Hi,

Aleksey Shipilev did a talk on his journey to implement compact strings and 
indified string concat at the JVM Tech Summit yesterday, and this reminded me 
that we (Neo4j) have a need for turning segments of DirectByteBuffers into 
Strings as fast as possible. If we already store the string data in Latin1, 
which is one of the two special encodings for compact strings, we’d ideally 
like to produce the String object with just the two necessary object 
allocations and a single, vectorised memory copy.

Our use case is that we are a database and we do our own file paging, 
effectively having file data in a large set of DirectByteBuffers. We have 
string data in our files in a number of different encodings, a popular one 
being Latin1. Occasionally these String values span multiple buffers. We often 
need to expose this data as String objects, in which case decoding the bytes 
and turning them into a String is often very performance sensitive - to the 
point of being one of our top bottlenecks for the given queries. Part of the 
story is that in the case of Latin1, I’ll know up front exactly how many bytes 
my string data takes up, though I might not know how many buffers are going to 
be involved.

As far as I can tell, this is currently not possible using public APIs. Using 
private APIs it may be possible, but will be relying on the JIT for vectorising 
the memory copying.

From an API standpoint, CharsetDecoder is close to home, but is not quite 
there. It’s stateful and not thread-safe, so I either have to allocate new ones 
every time or cache them in thread-locals. I’m also required to allocate the 
receiving CharBuffer. Since I may need to decode from multiple buffers, I 
realise that I might not be able to get away from allocating at least one extra 
object to keep track of intermediate decoding state.
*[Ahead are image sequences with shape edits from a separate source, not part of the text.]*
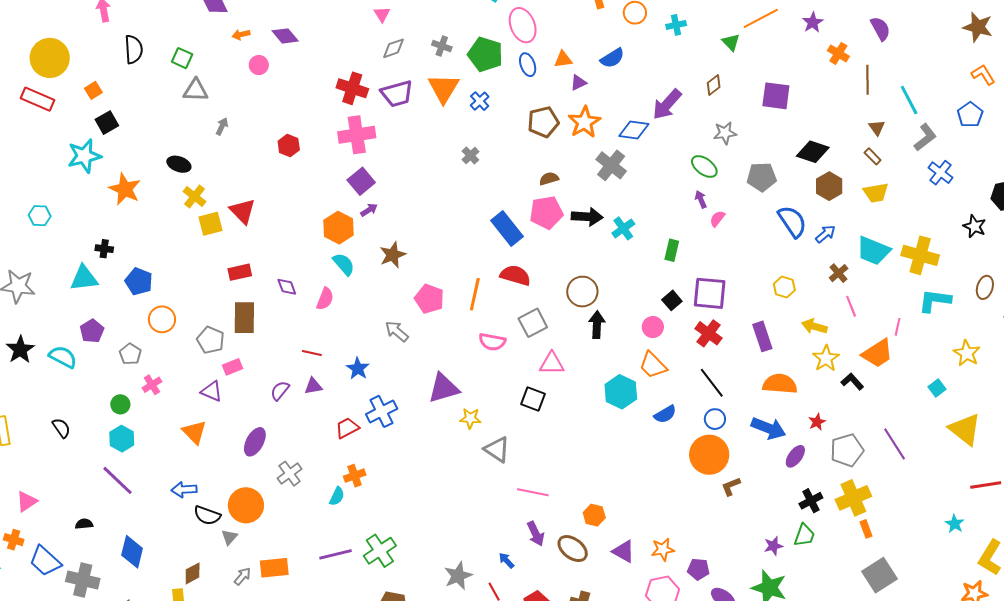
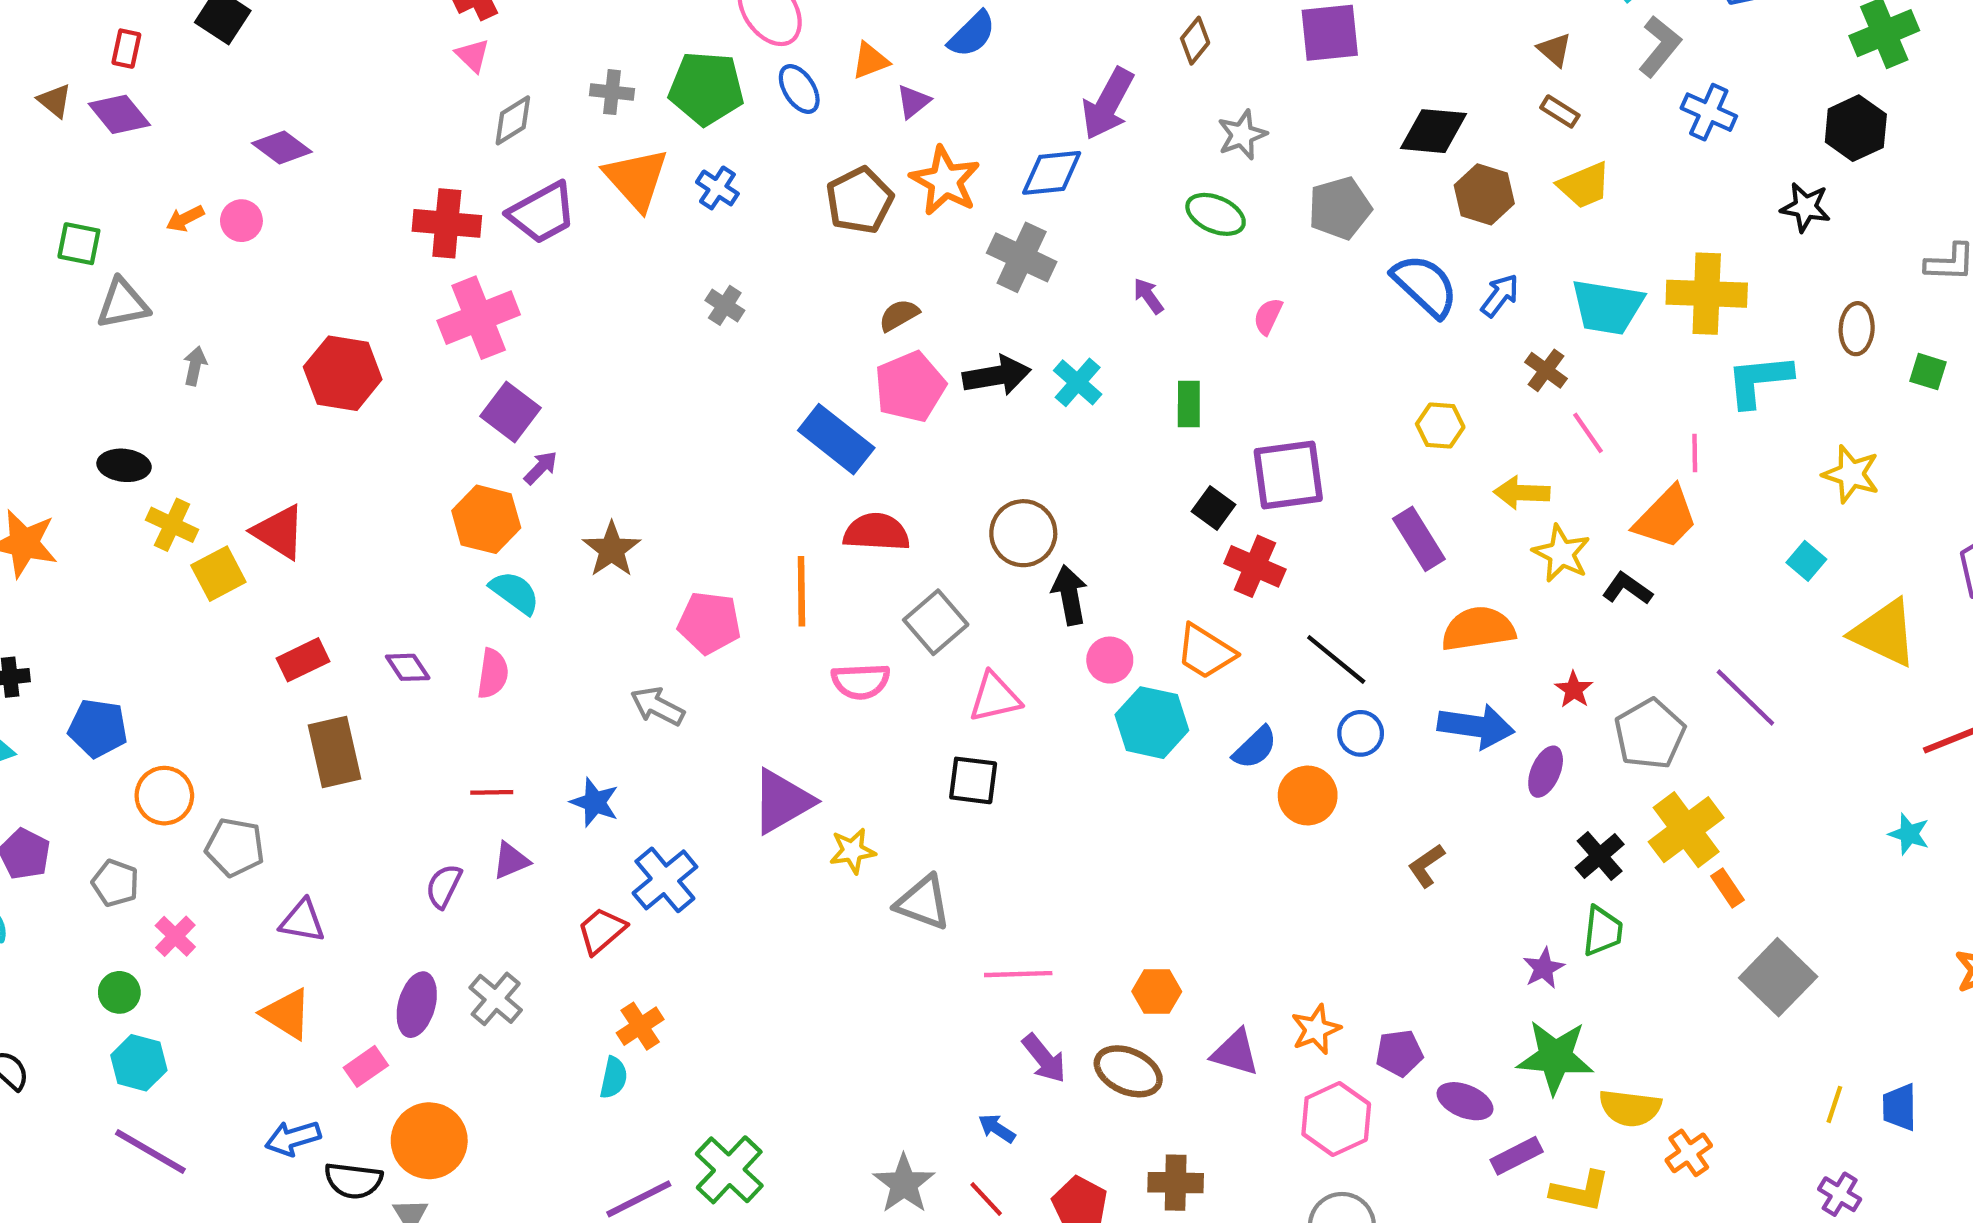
orange arrow: (241, 35) -> (185, 219), moved
red hexagon: (289, 146) -> (343, 373), size x1.6
purple arrow: (701, 199) -> (1148, 296), moved
pink circle: (653, 327) -> (1110, 660), moved
red cross: (709, 333) -> (1255, 566), moved
gray pentagon: (211, 340) -> (235, 847), moved
pink rectangle: (233, 367) -> (366, 1066), moved
orange circle: (709, 455) -> (1308, 795), moved, size x0.7
gray cross: (290, 474) -> (496, 999), moved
The CharsetDecoder does 
not have a method where I can specify the offset and length for the desired 
part of the ByteBuffer I want to decode, which forces be to allocate views 
instead.

The CharBuffers are allocated with a length up front, which is nice, but I 
can’t restrict its encoding so it has to allocate a char array instead of the 
byte array that I really want. Even if it did allocate a byte array, the 
CharBuffer is mutable, which would force String do a defensive copy anyway.

One way I imagine this could be solved would be with a less dynamic kind of 
decoder, where the target length is given upfront to the decoder. Buffers are 
then consumed one by one, and a terminal method performs finishing sanity 
checks (did we get all the bytes we were promised?) and returns the result.

StringDecoder decoder = 
Charset.forName(“latin1").newStringDecoder(lengthInCharactersOrBytesImNotSureWhichIsBest);
String result = decoder.decode(buf1, off1, len1).decode(buf2, off2, 
len2).done();

This will in principle allow the string decoding to be 2 small allocations, an 
array allocation without zeroing, and a sequence of potentially vectorised 
memcpys. I don’t see any potentially troubling interactions with fused Strings 
either, since all the knowledge (except for the string data itself) needed to 
allocate the String objects are available from the get-go.

What do you guys think?

Btw, Richard Warburton has already done some work in this area, and made a 
patch that adds a constructor to String that takes a buffer, offset, length, 
and charset. This work now at least needs rebasing: 
http://cr.openjdk.java.net/~rwarburton/string-patch-webrev/ 
<http://cr.openjdk.java.net/~rwarburton/string-patch-webrev/>
It doesn’t solve the case where multiple buffers are used to build the string, 
but does remove the need for a separate intermediate state-holding object when 
a single buffer is enough. It’d be a nice addition if possible, but I (for one) 
can tolerate a small object allocation otherwise.